A similar organization of PSII assembly has also been suggested for the green alga Chlamydomonas reinhardtii. Under conditions triggering de novo PSII assembly, ribosomes and mRNAs encoding PSII subunits were shown to localize at distinct regions in the periphery of the pyrenoid, which is formed by semicrystalline concentrations of the CO2-

fixing enzyme ribulose-bisphosphate carboxylase/oxygenase (McKay and Gibbs, 1991; Borkhsenious et al., 1998; Uniacke and Zerges, 2007). Furthermore, mutants defective in PSII assembly accumulate early PSII intermediates around the pyrenoid, which further substantiates the importance of this region in PSII biogenesis. Therefore, these regions were named T-zones (translation zones) and suggested to represent the place of early PSII biogenesis with a subsequent transport of newly assembled complexes to the TMs (Uniacke and Zerges, 2007). Taken together, the principle of a centered localization of PSII biogenesis might be evolutionary conserved – at least from cyanobacteria to chloroplasts of unicellular green algae.
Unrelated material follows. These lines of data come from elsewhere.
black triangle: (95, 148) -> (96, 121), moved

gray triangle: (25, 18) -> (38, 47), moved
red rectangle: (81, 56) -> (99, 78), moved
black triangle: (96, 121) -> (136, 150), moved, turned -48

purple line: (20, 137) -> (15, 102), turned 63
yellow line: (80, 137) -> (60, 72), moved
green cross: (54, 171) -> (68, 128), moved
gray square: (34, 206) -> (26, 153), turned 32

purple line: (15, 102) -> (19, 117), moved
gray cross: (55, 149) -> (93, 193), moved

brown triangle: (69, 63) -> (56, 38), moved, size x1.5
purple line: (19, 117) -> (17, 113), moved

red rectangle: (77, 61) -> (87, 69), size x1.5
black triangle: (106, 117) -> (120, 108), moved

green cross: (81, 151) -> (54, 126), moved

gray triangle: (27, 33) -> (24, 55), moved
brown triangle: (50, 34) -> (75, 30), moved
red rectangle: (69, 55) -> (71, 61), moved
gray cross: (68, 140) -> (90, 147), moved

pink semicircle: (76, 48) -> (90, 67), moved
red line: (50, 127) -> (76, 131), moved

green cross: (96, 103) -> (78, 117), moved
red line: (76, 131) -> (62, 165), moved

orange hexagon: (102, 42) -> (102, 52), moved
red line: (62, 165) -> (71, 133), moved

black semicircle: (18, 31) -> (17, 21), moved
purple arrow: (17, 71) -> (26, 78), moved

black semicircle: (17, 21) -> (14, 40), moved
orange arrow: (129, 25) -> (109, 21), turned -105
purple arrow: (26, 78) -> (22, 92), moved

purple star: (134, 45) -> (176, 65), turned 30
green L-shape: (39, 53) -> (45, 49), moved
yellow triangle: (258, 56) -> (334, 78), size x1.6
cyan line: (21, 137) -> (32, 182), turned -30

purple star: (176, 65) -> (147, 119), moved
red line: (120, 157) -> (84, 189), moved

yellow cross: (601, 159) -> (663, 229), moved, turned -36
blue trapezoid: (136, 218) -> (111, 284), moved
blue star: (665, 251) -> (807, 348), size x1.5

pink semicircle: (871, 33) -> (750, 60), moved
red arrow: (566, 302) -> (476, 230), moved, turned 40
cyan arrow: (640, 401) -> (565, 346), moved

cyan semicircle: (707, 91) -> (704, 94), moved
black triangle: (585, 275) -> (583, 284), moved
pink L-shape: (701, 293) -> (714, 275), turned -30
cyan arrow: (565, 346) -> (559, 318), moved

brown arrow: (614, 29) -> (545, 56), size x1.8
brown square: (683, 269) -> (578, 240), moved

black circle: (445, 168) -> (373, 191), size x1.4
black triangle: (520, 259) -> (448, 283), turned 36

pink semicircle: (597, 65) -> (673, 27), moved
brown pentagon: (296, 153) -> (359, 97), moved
Figure 10: Model for spatial organization of PSII biogenesis in Synechocystis 6803. PSII assembly starts in biogenesis centers consisting of thylakoid centers (TC) surrounded by semicircular structures (SS), which connect PM and TMs. Mediated by PratA the D1 precursor is preloaded with manganese ions (Mn) that have been stored in the periplasmic space. PSII complexes are further assembled while they migrate from PDMs to TMs. Chlorophyllide a (green pentagon) accumulates in PDM fractions merging with TMs. Pitt and POR as well as YCF48 and Sll0933 seem to be involved in pigment synthesis/integration. Assembly of RC47, PSII monomers and dimers (not shown), occurs in TMs. OM, outer membrane; PM, plasma membrane; TM, thylakoid membrane; RC, PSII reaction center complex lacking CP47 and CP43; RC47, PSII reaction center complex lacking CP43; PSII[1], PSII monomer. For further details, see text. According to Nickelsen and Rengstl, submitted (see appendix).